My style is more cartoony – think jak and daxter, ratchet and clank, nintendo games etc; I don’t think I could ever do things for more realistic and detailed games like warcraft, assassins creed, mass effect etc. I could, however, happily do things like backgrounds, plants, animals, etc – is that makes sense?

I have been working full time to support myself since I left school, and initially felt it was “too late” for me to go back to school, but my parents are willing to help support me while I study. I am just not sure how to go about it, should I give up on my game design dream? Is it really too late to start on something so popular?

Maybe I am looking into the wrong area, should I focus on art and illustration and some graphic design instead?
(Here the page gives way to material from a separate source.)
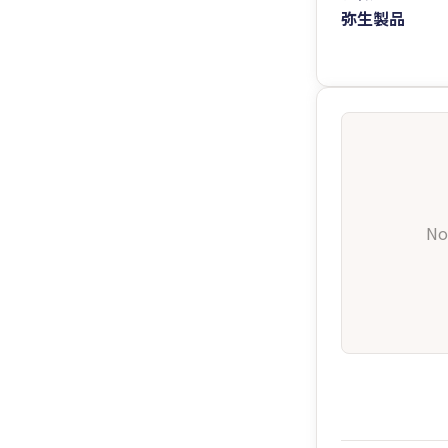
弥生製品
No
Hoping that maybe one day I’ll get to work on a game? I am sick of the corporate call centre scene where I am now, and it is slowly killing my soul! I want to study and do something I’m actually passionate about for a career… I don’t need hundreds of thousands of dollars to make me happy, I would love to earn just enough to live comfortably, not extravagantly. I earn $50,000 pet year at the moment, realistically I would need to make at least that to live on a single income if need be, and still be able to save money. I don’t mind working odd hours or weekends, and would happily move around the country, or another country if need be.

4 Answers

  • Anonymous
    8 years ago
    Favorite Answer

    People are actually looking for background and plant designers too, since not everyone wants to do that. I think there are many more positions open for that than for character designers. If you're really really passionate about this and willing to put in all of your time, go for it. It sounds like you're really not happy with your job. You don't want to look back and think that you should have at least tried it out. With the salary you have, I think you can easily afford it. Game design programs cost anywhere between 10 and 50 thousand. (Canada has way cheaper courses than the states, by the way.)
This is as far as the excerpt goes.